In Boston, Mass General Brigham earlier this month stopped screening hospitalized patients without symptoms, a common practice during the pandemic to catch undiagnosed infections before they spread. Hospitals in California, Nebraska and New York have also halted the requirements.
Meanwhile, doctor’s offices and hospitals in Oregon, Virginia and Minnesota have rolled back requirements that patients wear masks in recent weeks, in some cases after states and communities had dropped policies.
“I felt like it was time,” said Christi Siedlecki, a nurse and chief executive of Grants Pass Clinic in southwest Oregon. Under the clinic’s new policy, patients and staff no longer must wear masks, unless they have symptoms suggesting they are sick.
Requirements to mask and test for Covid-19 were a staple of the response to the pandemic, precautions that shaped how many Americans lived during the crisis—and for some, a source of frustration and anger.

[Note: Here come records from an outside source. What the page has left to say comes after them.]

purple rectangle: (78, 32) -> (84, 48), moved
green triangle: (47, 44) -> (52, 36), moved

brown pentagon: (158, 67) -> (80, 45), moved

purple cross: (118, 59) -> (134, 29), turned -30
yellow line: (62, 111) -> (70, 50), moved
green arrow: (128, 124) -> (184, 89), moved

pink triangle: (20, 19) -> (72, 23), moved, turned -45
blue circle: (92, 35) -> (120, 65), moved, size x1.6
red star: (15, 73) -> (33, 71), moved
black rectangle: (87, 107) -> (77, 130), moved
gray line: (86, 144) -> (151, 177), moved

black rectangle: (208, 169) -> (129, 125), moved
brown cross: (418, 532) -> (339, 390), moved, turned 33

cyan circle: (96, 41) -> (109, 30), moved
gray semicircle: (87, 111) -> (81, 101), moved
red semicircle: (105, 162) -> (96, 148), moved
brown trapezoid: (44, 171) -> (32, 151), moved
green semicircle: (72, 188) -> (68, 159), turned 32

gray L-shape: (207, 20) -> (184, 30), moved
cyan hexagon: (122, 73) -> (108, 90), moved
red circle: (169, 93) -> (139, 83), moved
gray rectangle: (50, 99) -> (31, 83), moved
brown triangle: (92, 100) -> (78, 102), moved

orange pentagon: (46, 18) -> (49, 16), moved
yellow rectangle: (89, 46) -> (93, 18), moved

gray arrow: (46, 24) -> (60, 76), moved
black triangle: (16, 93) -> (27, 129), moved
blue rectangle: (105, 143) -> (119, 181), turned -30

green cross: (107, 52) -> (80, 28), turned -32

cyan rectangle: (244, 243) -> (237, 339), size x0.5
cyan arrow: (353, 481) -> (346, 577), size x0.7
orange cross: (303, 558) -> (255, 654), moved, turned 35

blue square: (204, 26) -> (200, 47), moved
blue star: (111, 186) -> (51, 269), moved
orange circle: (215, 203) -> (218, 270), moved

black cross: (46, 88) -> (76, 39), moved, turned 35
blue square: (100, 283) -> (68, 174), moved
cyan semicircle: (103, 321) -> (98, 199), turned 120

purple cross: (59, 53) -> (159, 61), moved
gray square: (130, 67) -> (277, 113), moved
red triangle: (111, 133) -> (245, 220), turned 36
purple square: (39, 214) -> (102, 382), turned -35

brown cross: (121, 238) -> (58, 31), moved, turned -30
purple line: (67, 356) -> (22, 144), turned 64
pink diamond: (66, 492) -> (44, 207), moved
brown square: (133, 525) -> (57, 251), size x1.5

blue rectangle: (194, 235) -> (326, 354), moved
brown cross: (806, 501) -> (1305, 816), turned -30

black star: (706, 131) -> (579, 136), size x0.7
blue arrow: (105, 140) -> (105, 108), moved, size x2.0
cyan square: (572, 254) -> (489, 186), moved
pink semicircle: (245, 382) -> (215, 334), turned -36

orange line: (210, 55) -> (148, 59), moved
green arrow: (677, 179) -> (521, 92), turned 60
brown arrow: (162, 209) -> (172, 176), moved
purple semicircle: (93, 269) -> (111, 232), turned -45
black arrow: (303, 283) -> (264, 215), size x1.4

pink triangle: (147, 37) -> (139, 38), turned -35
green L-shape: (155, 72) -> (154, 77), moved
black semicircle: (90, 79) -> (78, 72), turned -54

The ending of masking and testing requirements at many hospitals and doctors’ offices is another sign of the U.S. moving past measures put in place starting in early 2020 to limit the spread of the virus.
Now, many Americans have immunity from vaccinations and infections, and hospitalizations and deaths have fallen to near new lows in the U.S. The federal government formally ended the public-health emergency on May 11.
Momentum for the moves was growing in recent months as state and local agencies rolled back their own mask requirements and some infectious-disease associations and public-health agencies recommended dialing back precautions, doctors and executives involved in the decisions said.
The changes have sparked pushback from some doctors and infectious-disease specialists, who say keeping the precautions would protect elderly patients with chronic conditions, people with weakened immune systems and others who are vulnerable to infection, especially if new variants emerge.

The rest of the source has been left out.